ISSUE: Whether or not respondent is liable for damages for Allen’s death

CIVIL LAW: Res ipsa loquitur is a rebuttable presumption or inference that the defendant was negligent. The presumption only arises upon proof that the instrumentality causing injury was in the defendant's exclusive control, and that the accident was one (1) which ordinarily does not happen in the absence of negligence


Petitioners argued that the doctrine of res ipsa loquitur applies to the present case because Allen was healthy, fully conscious, coherent, and ambulant when he went to the hospital to correct a deformed arm. Yet, he did not survive the operation, which was not even an emergency surgery but a corrective one. They contend that respondent, being the lead surgeon, should be held liable for the negligence of the physicians and nurses working with him during the operation.

On the other hand, respondent posited that he should not be held solidarity liable with Dr. Jabagat as they were employed independently from each other and their services were divided as their best judgment dictated. He insisted that the captain-of-the-ship doctrine had long been abandoned especially in this age of specialization. An anesthesiologist and a surgeon are specialists in their own field and neither one (1) could dictate upon the other.

The trial court erred in applying the doctrine of res ipsa loquitur to pin liability on respondent for Allen's death. Res ipsa loquitur is a rebuttable presumption or inference that the defendant was negligent. The presumption only arises upon proof that the instrumentality causing injury was in the defendant's exclusive control, and that the accident was one (1) which ordinarily does not happen in the absence of negligence.

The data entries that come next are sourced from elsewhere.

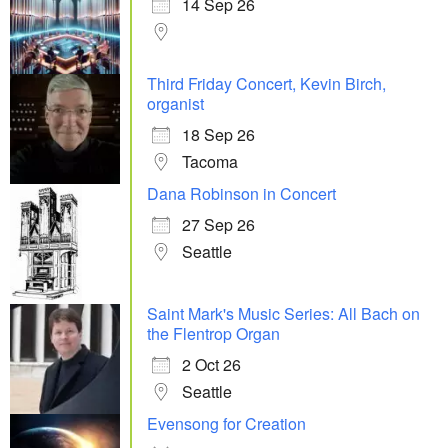
14 Sep 26
Third Friday Concert, Kevin Birch,
organist
18 Sep 26
Tacoma
Dana Robinson in Concert
27 Sep 26
Seattle
Saint Mark's Music Series: All Bach on
the Flentrop Organ
2 Oct 26
Seattle
Evensong for Creation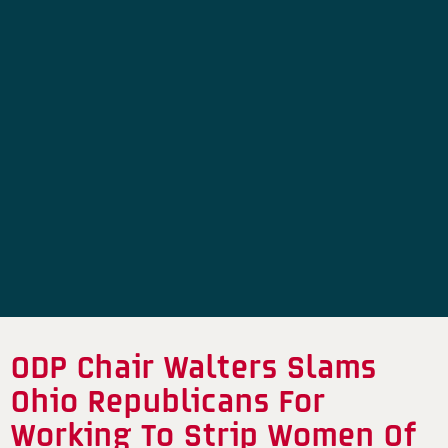
ODP Chair Walters Slams
Ohio Republicans For
Working To Strip Women Of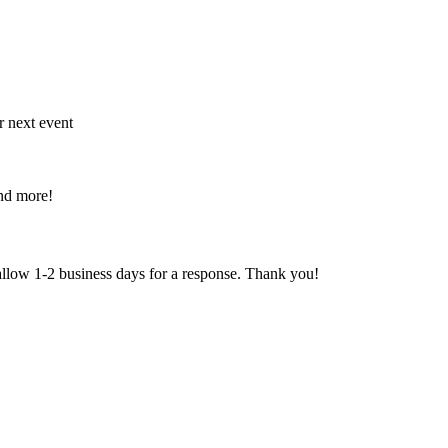
r next event
and more!
 allow 1-2 business days for a response. Thank you!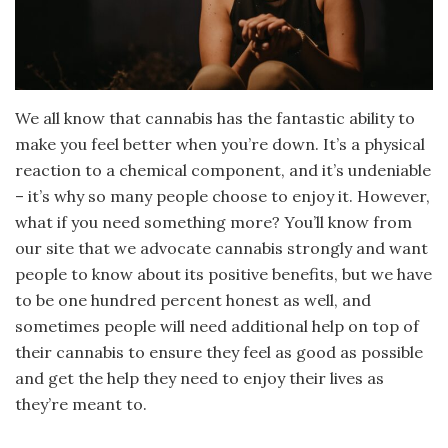
We all know that cannabis has the fantastic ability to
make you feel better when you’re down. It’s a physical
reaction to a chemical component, and it’s undeniable
– it’s why so many people choose to enjoy it. However,
what if you need something more? You’ll know from
our site that we advocate cannabis strongly and want
people to know about its positive benefits, but we have
to be one hundred percent honest as well, and
sometimes people will need additional help on top of
their cannabis to ensure they feel as good as possible
and get the help they need to enjoy their lives as
they’re meant to.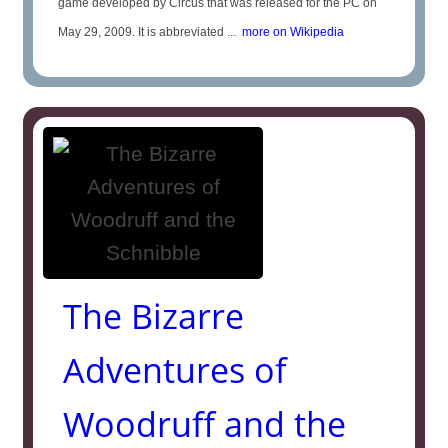
game developed by Circus that was released for the PC on
May 29, 2009. It is abbreviated ...
more on Wikipedia
The Bizarre
Adventures of
Woodruff and the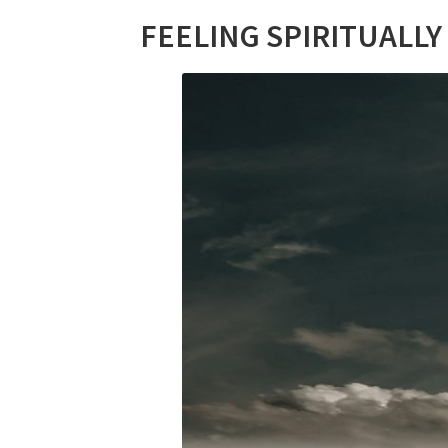
FEELING SPIRITUALLY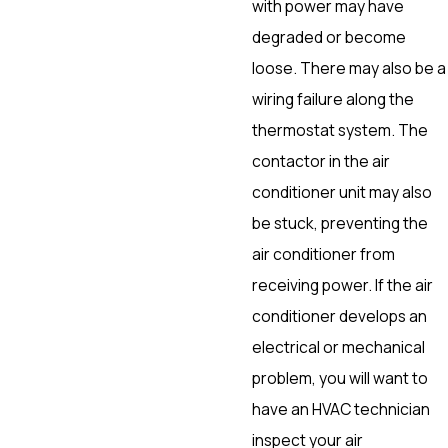
with power may have
degraded or become
loose. There may also be a
wiring failure along the
thermostat system. The
contactor in the air
conditioner unit may also
be stuck, preventing the
air conditioner from
receiving power. If the air
conditioner develops an
electrical or mechanical
problem, you will want to
have an HVAC technician
inspect your air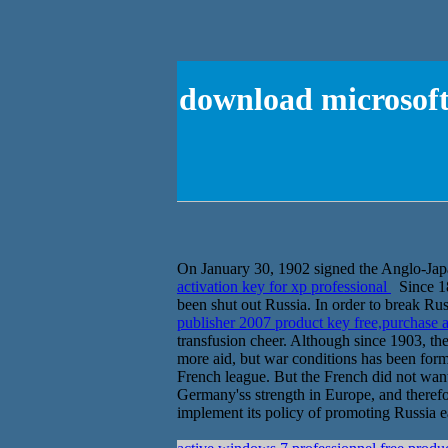
download microsoft 
On January 30, 1902 signed the Anglo-Japa
activation key for xp professional
Since 18
been shut out Russia. In order to break Ru
publisher 2007 product key free,purchase a
transfusion cheer. Although since 1903, th
more aid, but war conditions has been form
French league. But the French did not want
Germany'ss strength in Europe, and therefor
implement its policy of promoting Russia ea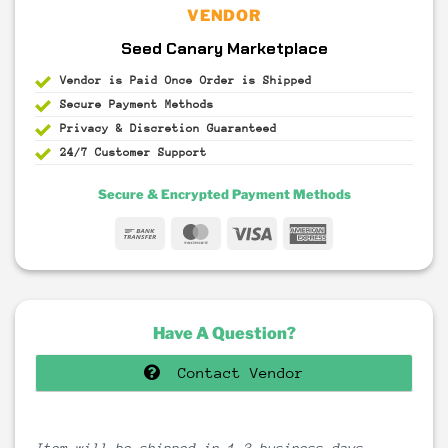
VENDOR
Seed Canary Marketplace
Vendor is Paid Once Order is Shipped
Secure Payment
Methods
Privacy & Discretion
Guaranteed
24/7 Customer Support
Secure & Encrypted Payment Methods
Bank
MasterCard
Visa
American
Transfer
Express
Have A Question?
Contact Vendor
Item will be shipped in 1-3 business days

In malpractice cases, the doctrine is generally restricted to situations where a layman is able to say, as a matter of common knowledge and observation, that the consequences of professional care were not as such as would ordinarily have followed if due care had been exercised.

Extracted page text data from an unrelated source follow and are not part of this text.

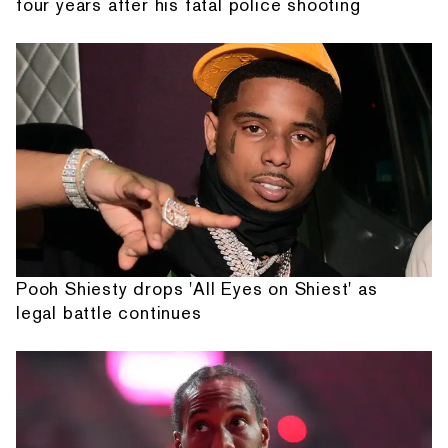
four years after his fatal police shooting
Pooh Shiesty drops 'All Eyes on Shiest' as
legal battle continues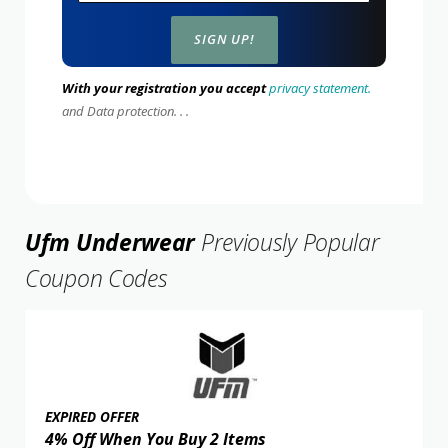
With your registration you accept
privacy statement.
and Data protection. . .
Ufm Underwear
Previously Popular
Coupon Codes
EXPIRED OFFER
4% Off When You Buy 2 Items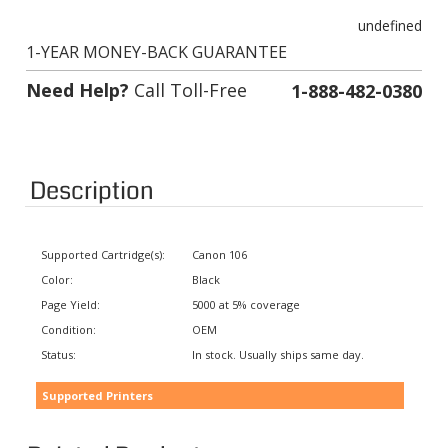
undefined
1-YEAR MONEY-BACK GUARANTEE
Need Help?
Call Toll-Free
1-888-482-0380
Description
Supported Cartridge(s):
Canon 106
Color:
Black
Page Yield:
5000 at 5% coverage
Condition:
OEM
Status:
In stock. Usually ships same day.
Supported Printers
Related Products: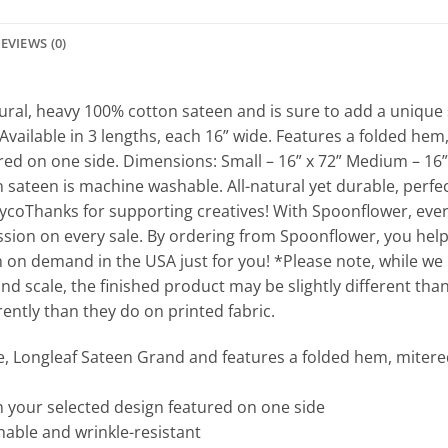
EVIEWS (0)
ral, heavy 100% cotton sateen and is sure to add a unique 
Available in 3 lengths, each 16” wide. Features a folded he
ured on one side. Dimensions: Small – 16” x 72” Medium – 16” 
ateen is machine washable. All-natural yet durable, perfect
ycoThanks for supporting creatives! With Spoonflower, ever
sion on every sale. By ordering from Spoonflower, you help
n on demand in the USA just for you! *Please note, while we
and scale, the finished product may be slightly different than
ntly than they do on printed fabric.
e, Longleaf Sateen Grand and features a folded hem, mitered
th your selected design featured on one side
able and wrinkle-resistant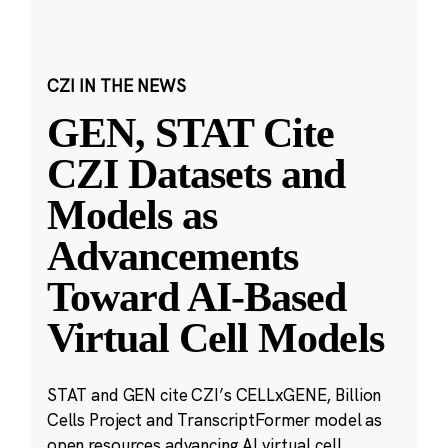
CZI IN THE NEWS
GEN, STAT Cite
CZI Datasets and
Models as
Advancements
Toward AI-Based
Virtual Cell Models
STAT and GEN cite CZI’s CELLxGENE, Billion
Cells Project and TranscriptFormer model as
open resources advancing AI virtual cell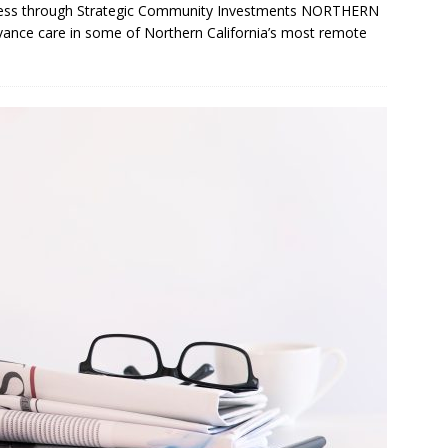
ccess through Strategic Community Investments NORTHERN
vance care in some of Northern California’s most remote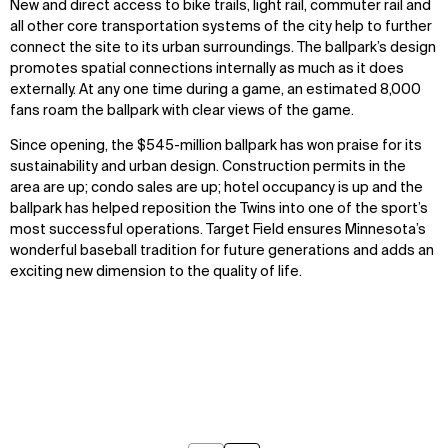
New and direct access to bike trails, light rail, commuter rail and
all other core transportation systems of the city help to further
connect the site to its urban surroundings. The ballpark’s design
promotes spatial connections internally as much as it does
externally. At any one time during a game, an estimated 8,000
fans roam the ballpark with clear views of the game.
Since opening, the $545-million ballpark has won praise for its
sustainability and urban design. Construction permits in the
area are up; condo sales are up; hotel occupancy is up and the
ballpark has helped reposition the Twins into one of the sport’s
most successful operations. Target Field ensures Minnesota’s
wonderful baseball tradition for future generations and adds an
exciting new dimension to the quality of life.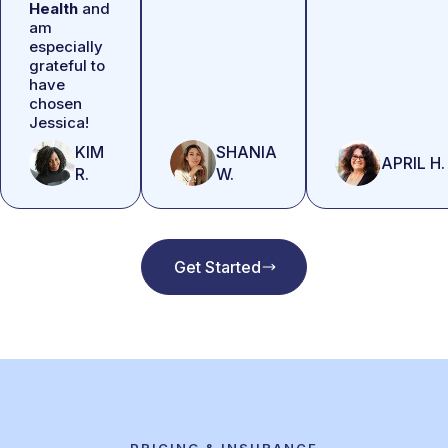
Health
and
am
especially
grateful to
have
chosen
Jessica!
KIM
SHANIA
APRIL H.
R.
W.
Get Started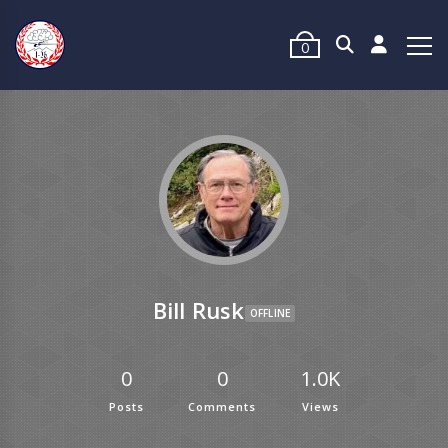
0
Bill Rusk
OFFLINE
0
0
1.0K
Posts
Comments
Views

Here, we find that the CA correctly found that petitioners failed to present substantial evidence of any specific act of negligence on respondent's part or of the surrounding facts and circumstances which would lead to the reasonable inference that the untoward consequence was caused by respondent's negligence. In fact, having seen that Dr. Jabagat failed in the intubation, respondent inquired from the latter, who was the expert on the matter of administering anesthesia, whether the surgery should be postponed considering the failure to intubate.

Respondent further verified that Allen was still breathing by looking at his chest to check that there was excursion before proceeding with the surgery. That respondent decided to continue with the surgery even though there was a failure to intubate also does not tend to establish liability, contrary to the trial court's ruling. Petitioners failed to present substantial proof that intubation was an indispensable prerequisite for the operation and that it would be grave error for any surgeon to continue with the operation under such circumstances. In fact, the testimony of the expert witness presented by the prosecution in the criminal proceedings and admitted into evidence at the RTC, was even to the effect that the anesthesia could be administered by alternative means such as a mask and that the operation could proceed even without intubation.

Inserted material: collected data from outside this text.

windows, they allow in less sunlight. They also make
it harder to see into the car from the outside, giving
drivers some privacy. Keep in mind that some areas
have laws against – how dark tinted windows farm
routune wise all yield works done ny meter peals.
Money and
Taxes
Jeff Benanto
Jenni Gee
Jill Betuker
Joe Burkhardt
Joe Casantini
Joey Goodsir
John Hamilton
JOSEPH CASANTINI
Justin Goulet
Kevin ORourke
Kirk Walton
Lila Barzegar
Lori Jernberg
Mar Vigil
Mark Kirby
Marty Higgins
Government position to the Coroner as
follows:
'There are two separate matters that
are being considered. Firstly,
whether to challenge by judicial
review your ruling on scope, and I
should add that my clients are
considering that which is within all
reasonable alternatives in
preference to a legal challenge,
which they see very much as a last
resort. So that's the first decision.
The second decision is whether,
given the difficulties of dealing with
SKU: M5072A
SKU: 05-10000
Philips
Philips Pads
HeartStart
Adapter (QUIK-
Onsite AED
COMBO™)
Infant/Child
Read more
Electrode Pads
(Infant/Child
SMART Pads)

Here, the respondent could only supervise Dr. Jabagat to make sure that he was performing his duties. But respondent could not dictate upon Dr. Jabagat the particular anesthesia to administer, the dosage thereof, or that it be administered in any particular way not deemed appropriate by Dr. Jabagat. Respondent's specialization not being in the field of anesthesiology, it would be dangerous for him to substitute his judgment for Dr. Jabagat's decisions in matters that fall appropriately within the scope of Dr. Jabagat's expertise.